Repeat verbatim each line from the line with "instance_id. mask_svg is the segmentation as SVG." to the end of the entries. Pictures do not belong in the copy.
Start of Input for this task
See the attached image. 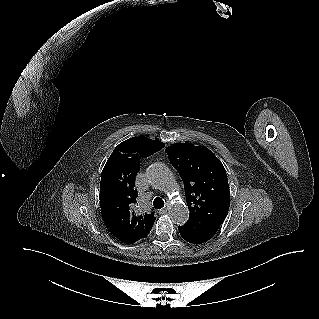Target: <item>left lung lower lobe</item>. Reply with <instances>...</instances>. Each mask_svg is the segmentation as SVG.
I'll list each match as a JSON object with an SVG mask.
<instances>
[{"instance_id":"obj_1","label":"left lung lower lobe","mask_w":319,"mask_h":319,"mask_svg":"<svg viewBox=\"0 0 319 319\" xmlns=\"http://www.w3.org/2000/svg\"><path fill=\"white\" fill-rule=\"evenodd\" d=\"M219 227L220 225L216 223L189 219L183 226H179L178 229L183 239L193 244H200L211 239Z\"/></svg>"}]
</instances>
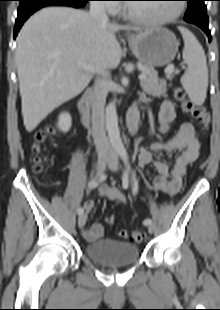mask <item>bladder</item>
<instances>
[{
    "instance_id": "obj_1",
    "label": "bladder",
    "mask_w": 220,
    "mask_h": 310,
    "mask_svg": "<svg viewBox=\"0 0 220 310\" xmlns=\"http://www.w3.org/2000/svg\"><path fill=\"white\" fill-rule=\"evenodd\" d=\"M139 246L110 238H102L85 246V255L102 266H127L139 259Z\"/></svg>"
}]
</instances>
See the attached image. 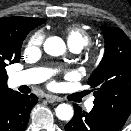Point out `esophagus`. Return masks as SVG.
Listing matches in <instances>:
<instances>
[{"label":"esophagus","instance_id":"1","mask_svg":"<svg viewBox=\"0 0 131 131\" xmlns=\"http://www.w3.org/2000/svg\"><path fill=\"white\" fill-rule=\"evenodd\" d=\"M46 100L49 103H53V102H61L63 99L54 95H46Z\"/></svg>","mask_w":131,"mask_h":131}]
</instances>
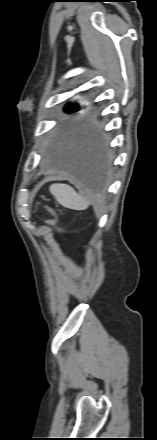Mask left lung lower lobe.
Masks as SVG:
<instances>
[{
	"instance_id": "left-lung-lower-lobe-1",
	"label": "left lung lower lobe",
	"mask_w": 157,
	"mask_h": 440,
	"mask_svg": "<svg viewBox=\"0 0 157 440\" xmlns=\"http://www.w3.org/2000/svg\"><path fill=\"white\" fill-rule=\"evenodd\" d=\"M108 166L103 137L96 132L77 136L73 149L63 162L65 169L96 189L104 184Z\"/></svg>"
}]
</instances>
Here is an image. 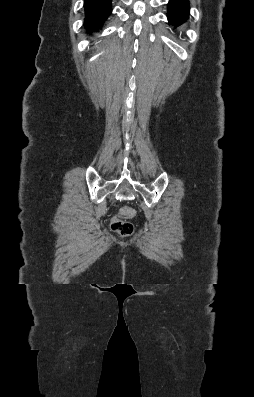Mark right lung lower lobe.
Wrapping results in <instances>:
<instances>
[{
  "label": "right lung lower lobe",
  "mask_w": 254,
  "mask_h": 397,
  "mask_svg": "<svg viewBox=\"0 0 254 397\" xmlns=\"http://www.w3.org/2000/svg\"><path fill=\"white\" fill-rule=\"evenodd\" d=\"M84 26L88 30L100 28L112 12L111 0H84Z\"/></svg>",
  "instance_id": "1"
}]
</instances>
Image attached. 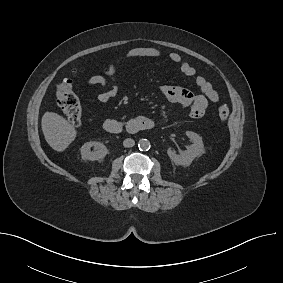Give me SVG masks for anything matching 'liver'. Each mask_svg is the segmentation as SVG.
I'll list each match as a JSON object with an SVG mask.
<instances>
[{
	"mask_svg": "<svg viewBox=\"0 0 283 283\" xmlns=\"http://www.w3.org/2000/svg\"><path fill=\"white\" fill-rule=\"evenodd\" d=\"M47 143L58 152L64 151L76 138V129L61 115L45 112L41 121Z\"/></svg>",
	"mask_w": 283,
	"mask_h": 283,
	"instance_id": "obj_1",
	"label": "liver"
}]
</instances>
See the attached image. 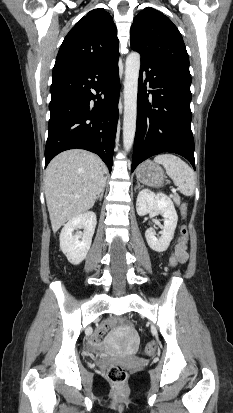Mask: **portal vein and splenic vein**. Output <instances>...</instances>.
<instances>
[{
  "label": "portal vein and splenic vein",
  "instance_id": "1",
  "mask_svg": "<svg viewBox=\"0 0 233 413\" xmlns=\"http://www.w3.org/2000/svg\"><path fill=\"white\" fill-rule=\"evenodd\" d=\"M172 192L175 193V192H176V189H173Z\"/></svg>",
  "mask_w": 233,
  "mask_h": 413
}]
</instances>
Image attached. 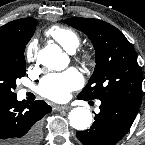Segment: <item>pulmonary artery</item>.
<instances>
[{
  "mask_svg": "<svg viewBox=\"0 0 145 145\" xmlns=\"http://www.w3.org/2000/svg\"><path fill=\"white\" fill-rule=\"evenodd\" d=\"M72 52H73V51H72ZM22 93L24 94V93H25V91L23 90V91H22Z\"/></svg>",
  "mask_w": 145,
  "mask_h": 145,
  "instance_id": "obj_1",
  "label": "pulmonary artery"
}]
</instances>
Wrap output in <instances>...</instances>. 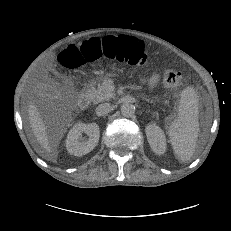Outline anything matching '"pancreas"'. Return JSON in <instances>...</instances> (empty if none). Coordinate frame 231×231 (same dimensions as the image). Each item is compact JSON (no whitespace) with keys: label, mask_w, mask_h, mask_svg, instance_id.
<instances>
[{"label":"pancreas","mask_w":231,"mask_h":231,"mask_svg":"<svg viewBox=\"0 0 231 231\" xmlns=\"http://www.w3.org/2000/svg\"><path fill=\"white\" fill-rule=\"evenodd\" d=\"M113 84L112 79H104L101 85H98L96 88H91L87 91L89 97L94 103L109 101L110 99H114L116 94L109 90V86ZM146 101H150L149 99L143 97ZM151 103L153 101H150Z\"/></svg>","instance_id":"obj_1"}]
</instances>
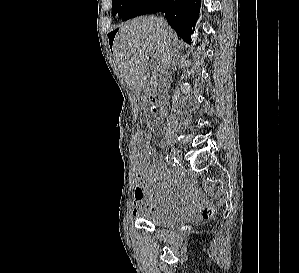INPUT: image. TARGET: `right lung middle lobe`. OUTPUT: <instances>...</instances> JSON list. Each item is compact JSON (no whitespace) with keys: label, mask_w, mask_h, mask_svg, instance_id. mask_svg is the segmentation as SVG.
I'll use <instances>...</instances> for the list:
<instances>
[{"label":"right lung middle lobe","mask_w":299,"mask_h":273,"mask_svg":"<svg viewBox=\"0 0 299 273\" xmlns=\"http://www.w3.org/2000/svg\"><path fill=\"white\" fill-rule=\"evenodd\" d=\"M136 0H112V15L118 14L120 18L134 4Z\"/></svg>","instance_id":"1"}]
</instances>
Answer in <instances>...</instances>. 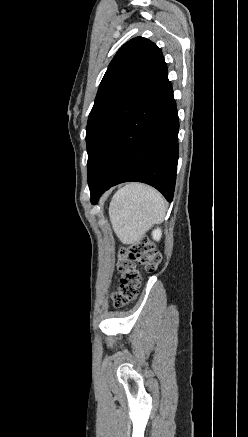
End of Input for this task
» Exercise response:
INPUT: image. TARGET: `right lung middle lobe`. OUTPUT: <instances>...</instances> JSON list. Each item is compact JSON (no whitespace) with keys: label, mask_w, mask_h, mask_svg, instance_id. mask_svg is the segmentation as SVG.
I'll use <instances>...</instances> for the list:
<instances>
[{"label":"right lung middle lobe","mask_w":299,"mask_h":273,"mask_svg":"<svg viewBox=\"0 0 299 273\" xmlns=\"http://www.w3.org/2000/svg\"><path fill=\"white\" fill-rule=\"evenodd\" d=\"M136 0H112V15L118 14L120 18L134 4Z\"/></svg>","instance_id":"1"}]
</instances>
Answer in <instances>...</instances>. 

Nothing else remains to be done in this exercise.